Exercise description →
Copy the following data exactly and drop the pictures.

Entries provided →
=== Section Start ===

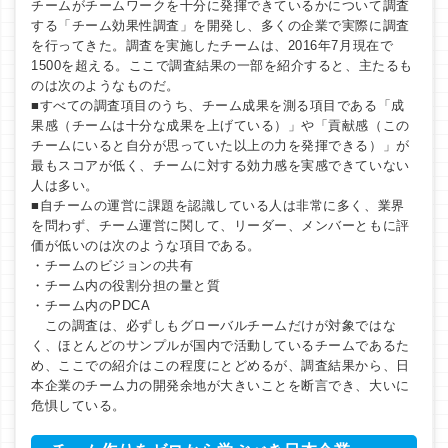
チームがチームワークを十分に発揮できているかについて調査
する「チーム効果性調査」を開発し、多くの企業で実際に調査
を行ってきた。調査を実施したチームは、2016年7月現在で
1500を超える。ここで調査結果の一部を紹介すると、主たるも
のは次のようなものだ。
■すべての調査項目のうち、チーム成果を測る項目である「成
果感（チームは十分な成果を上げている）」や「貢献感（この
チームにいると自分が思っていた以上の力を発揮できる）」が
最もスコアが低く、チームに対する効力感を実感できていない
人は多い。
■自チームの運営に課題を認識している人は非常に多く、業界
を問わず、チーム運営に関して、リーダー、メンバーともに評
価が低いのは次のような項目である。
・チームのビジョンの共有
・チーム内の役割分担の量と質
・チーム内のPDCA
この調査は、必ずしもグローバルチームだけが対象ではな
く、ほとんどのサンプルが国内で活動しているチームであるた
め、ここでの紹介はこの程度にとどめるが、調査結果から、日
本企業のチーム力の開発余地が大きいことを断言でき、大いに
危惧している。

=== Section End ===

Answer space →
チームがチームワークを十分に発揮できているかについて調査
する「チーム効果性調査」を開発し、多くの企業で実際に調査
を行ってきた。調査を実施したチームは、2016年7月現在で
1500を超える。ここで調査結果の一部を紹介すると、主たるも
のは次のようなものだ。
■すべての調査項目のうち、チーム成果を測る項目である「成
果感（チームは十分な成果を上げている）」や「貢献感（この
チームにいると自分が思っていた以上の力を発揮できる）」が
最もスコアが低く、チームに対する効力感を実感できていない
人は多い。
■自チームの運営に課題を認識している人は非常に多く、業界
を問わず、チーム運営に関して、リーダー、メンバーともに評
価が低いのは次のような項目である。
・チームのビジョンの共有
・チーム内の役割分担の量と質
・チーム内のPDCA
この調査は、必ずしもグローバルチームだけが対象ではな
く、ほとんどのサンプルが国内で活動しているチームであるた
め、ここでの紹介はこの程度にとどめるが、調査結果から、日
本企業のチーム力の開発余地が大きいことを断言でき、大いに
危惧している。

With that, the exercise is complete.